Re: [PATCH v2 06/53] CIFS: Add missing unicode handling routines needed by smb2

Jeff Layton <jlayton@xxxxxxxxxx> · Fri, 30 Dec 2011 07:42:08 -0500

On Thu, 29 Dec 2011 19:01:24 +0400
Pavel Shilovsky <piastry@xxxxxxxxxxx> wrote:

> 2011/11/1 Shirish Pargaonkar <shirishpargaonkar@xxxxxxxxx>:
> > On Fri, Oct 28, 2011 at 2:54 PM, Pavel Shilovsky <piastry@xxxxxxxxxxx> wrote:
> >> From: Steve French <sfrench@xxxxxxxxxx>
> >>
> >> Signed-off-by: Steve French <sfrench@xxxxxxxxxx>
> >> Signed-off-by: Pavel Shilovsky <piastry@xxxxxxxxxxx>
> >> ---
> >>  fs/cifs/cifs_unicode.c |   61 ++++++++++++++++++++++++++++++++++++++++++++++++
> >>  fs/cifs/cifs_unicode.h |    7 +++++
> >>  2 files changed, 68 insertions(+), 0 deletions(-)
> >>
> >> diff --git a/fs/cifs/cifs_unicode.c b/fs/cifs/cifs_unicode.c
> >> index 1b2e180..7f09423 100644
> >> --- a/fs/cifs/cifs_unicode.c
> >> +++ b/fs/cifs/cifs_unicode.c
> >> @@ -330,3 +330,64 @@ ctoUCS_out:
> >>        return i;
> >>  }
> >>
> >> +#ifdef CONFIG_CIFS_SMB2
> >> +/*
> >> + * smb2_local_to_ucs2_bytes - how long will a string be after conversion?
> >> + * @from - pointer to input string
> >> + * @maxbytes - don't go past this many bytes of input string
> >> + * @codepage - source codepage
> >> + *
> >> + * Walk a string and return the number of bytes that the string will
> >> + * be after being converted to the given charset, not including any null
> >> + * termination required.
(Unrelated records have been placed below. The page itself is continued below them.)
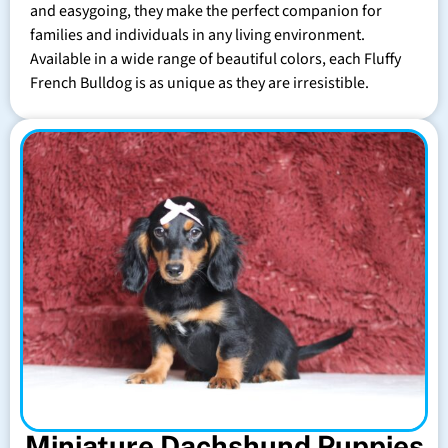
and easygoing, they make the perfect companion for
families and individuals in any living environment.
Available in a wide range of beautiful colors, each Fluffy
French Bulldog is as unique as they are irresistible.
Miniature Dachshund Puppies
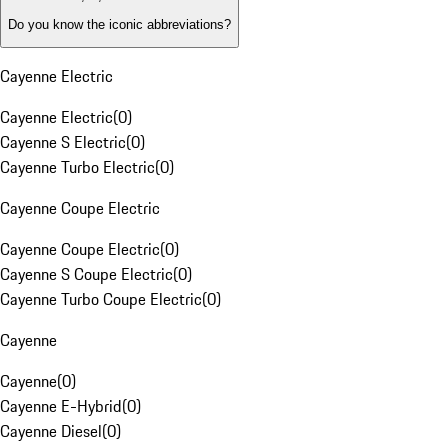
Do you know the iconic abbreviations?
Cayenne Electric
Cayenne Electric
(
0
)
Cayenne S Electric
(
0
)
Cayenne Turbo Electric
(
0
)
Cayenne Coupe Electric
Cayenne Coupe Electric
(
0
)
Cayenne S Coupe Electric
(
0
)
Cayenne Turbo Coupe Electric
(
0
)
Cayenne
Cayenne
(
0
)
Cayenne E-Hybrid
(
0
)
Cayenne Diesel
(
0
)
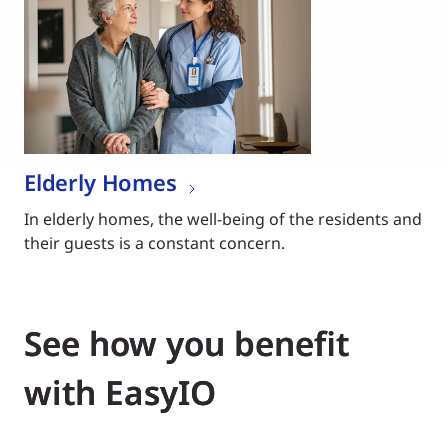
Elderly Homes
In elderly homes, the well-being of the residents and
their guests is a constant concern.
See how you benefit
with EasyIO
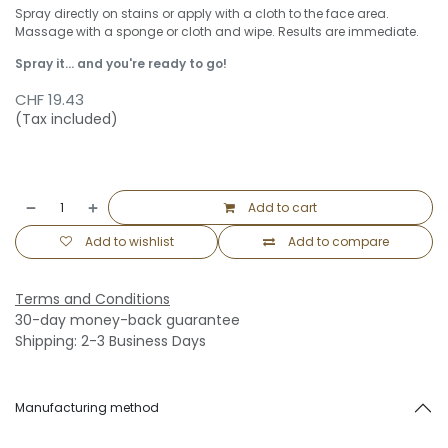
Spray directly on stains or apply with a cloth to the face area.
Massage with a sponge or cloth and wipe. Results are immediate.
Spray it... and you're ready to go!
CHF
19.43
(Tax included)
Add to cart
Add to wishlist
Add to compare
Terms and Conditions
30-day money-back guarantee
Shipping: 2-3 Business Days
Manufacturing method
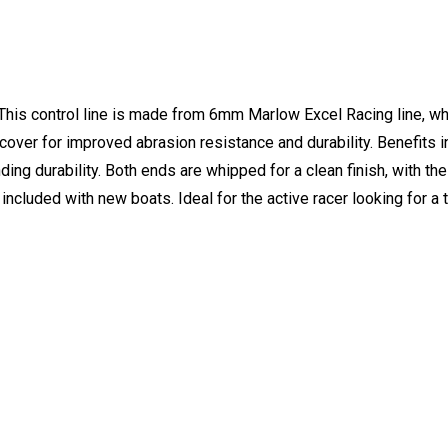
This control line is made from 6mm Marlow Excel Racing line, wh
over for improved abrasion resistance and durability. Benefits i
ding durability. Both ends are whipped for a clean finish, with th
included with new boats. Ideal for the active racer looking for a 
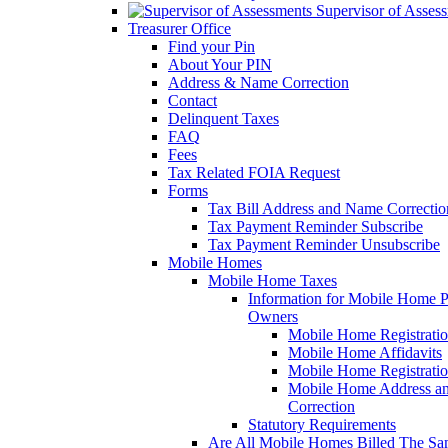
Supervisor of Asses
Treasurer Office
Find your Pin
About Your PIN
Address & Name Correction
Contact
Delinquent Taxes
FAQ
Fees
Tax Related FOIA Request
Forms
Tax Bill Address and Name Correcti
Tax Payment Reminder Subscribe
Tax Payment Reminder Unsubscribe
Mobile Homes
Mobile Home Taxes
Information for Mobile Home 
Owners
Mobile Home Registrati
Mobile Home Affidavits
Mobile Home Registrati
Mobile Home Address a
Correction
Statutory Requirements
Are All Mobile Homes Billed The S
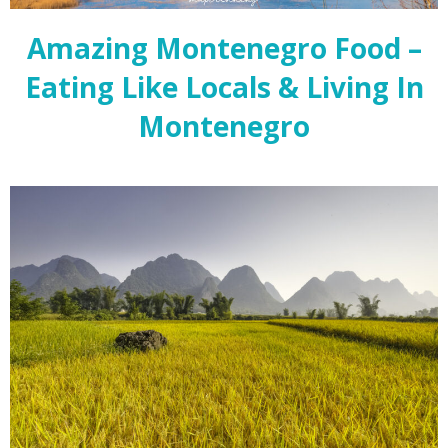
Amazing Montenegro Food –
Eating Like Locals & Living In
Montenegro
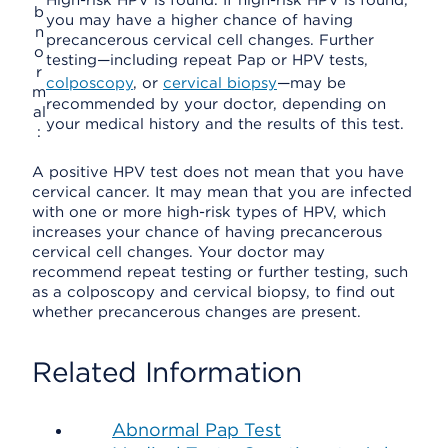
High-risk HPV is found. If high-risk HPV is found,
b
you may have a higher chance of having
n
precancerous cervical cell changes. Further
o
testing—including repeat Pap or HPV tests,
r
colposcopy
, or
cervical biopsy
—may be
m
recommended by your doctor, depending on
al
your medical history and the results of this test.
:
A positive HPV test does not mean that you have
cervical cancer. It may mean that you are infected
with one or more high-risk types of HPV, which
increases your chance of having precancerous
cervical cell changes. Your doctor may
recommend repeat testing or further testing, such
as a colposcopy and cervical biopsy, to find out
whether precancerous changes are present.
Related Information
Abnormal Pap Test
Don't walk past maxbytes in the source buffer.
> >> + */
> >> +
> >> +int
> >> +smb2_local_to_ucs2_bytes(const char *from, int len,
> >> +                         const struct nls_table *codepage)
> >> +{
> >> +       int charlen;
> >> +       int i;
> >> +       wchar_t wchar_to;
> >> +
> >> +       if (from == NULL)
> >> +               return 0;

		^^^^^^^^
Are there really cases where you'll pass in a NULL pointer here?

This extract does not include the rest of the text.